BEGIN

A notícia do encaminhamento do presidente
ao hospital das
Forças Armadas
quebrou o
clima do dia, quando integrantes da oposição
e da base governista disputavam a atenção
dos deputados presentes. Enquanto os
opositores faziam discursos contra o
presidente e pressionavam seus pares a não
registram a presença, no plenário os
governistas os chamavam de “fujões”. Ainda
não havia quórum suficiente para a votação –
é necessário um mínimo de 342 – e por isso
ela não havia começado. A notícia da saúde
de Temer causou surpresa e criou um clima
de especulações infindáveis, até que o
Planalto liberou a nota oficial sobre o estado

END
BEGIN

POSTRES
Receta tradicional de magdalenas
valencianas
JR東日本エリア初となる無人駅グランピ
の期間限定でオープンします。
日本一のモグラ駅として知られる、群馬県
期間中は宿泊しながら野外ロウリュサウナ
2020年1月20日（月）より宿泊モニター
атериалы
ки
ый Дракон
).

END

> _What is needed_
Each line of the material with the word "notícia" in it should be listed.

> _Answer section_
A notícia do encaminhamento do presidente
ela não havia começado. A notícia da saúde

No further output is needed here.